Dentro de este grupo tenemos en primer lugar a los niños hiperactivos que, por su constante inquietud, su poca habilidad motora que les convierte en constantes rompedores de objetos, su carencia de atención que les hace víctimas de continuos accidentes y su escaso rendimiento escolar, producen en los adultos que con ellos conviven reacciones de violencia ante sus incapacidades y molestias.

Otros son los niños compulsivos y agresivos que despiertan en los mayores conducta análogas que, a su vez, son motivo de nuevas compulsiones y agresiones infantiles, es decir, lo que en castellano antiguo decíamos un «círculo vicioso» y ahora se llama «feed back» o «retroalimentación».

A estos dos grupos habría que añadir los tercos, que acaban sacando de sus casillas a los que se empeñan en que vayan en la dirección que ellos desean; a los negativistas activos, que no sólo no van en esa dirección sino que quieren ir en la contraria; a los anoréxicos crónicos, que impacientan a los encargados de darles de comer; a los enuréticos o encopréticos a los que hay que estar limpiando a menudo. En niños más pequeños, a los clásicos niños llorones que no dejan dormir a los padres (hace poco apareció en los periódicos la noticia de que un hombre había matado a un hijo de pocos meses de su «compañera sentimental» por esta causa).

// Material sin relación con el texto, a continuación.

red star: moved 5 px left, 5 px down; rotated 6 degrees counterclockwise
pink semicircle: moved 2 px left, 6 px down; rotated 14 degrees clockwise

Los padres maltratadores Por otro lado también se han descrito tipos de padres más predispuestos a maltratar a sus hijos: padre o madre de inteligencia normal baja, inmaduro emocionalmente, sin ideales, con una infancia desgraciada por frecuencia de malos tratos, y sin conciencia de su problema. Estas personas van aumentando poco a poco sus agresiones y su impotencia para actuar de otra manera.

De todas maneras yo considero mucho más importantes las circunstancias que favorecen estos maltratos. La verdad es que se han hecho muchos estudios a este respecto y los resultados han sido más bien poco concordantes y aun opuestos (por ejemplo, cuando se pregunta: ¿quién pega más el padre o la madre?). Sí aparecen algunos hechos dignos de resaltar: el número de maltratos aumenta si las condiciones de la vivienda son malas y todas las estadísticas están de acuerdo en que, a menor número de habitaciones, más maltrato; los salarios bajos, el paro, el alcoholismo (la célebre paliza de los sábados por la noche), la conducta disocial, un nivel bajo de inteligencia o la presencia de verdaderas enfermedades mentales, también los aumentan.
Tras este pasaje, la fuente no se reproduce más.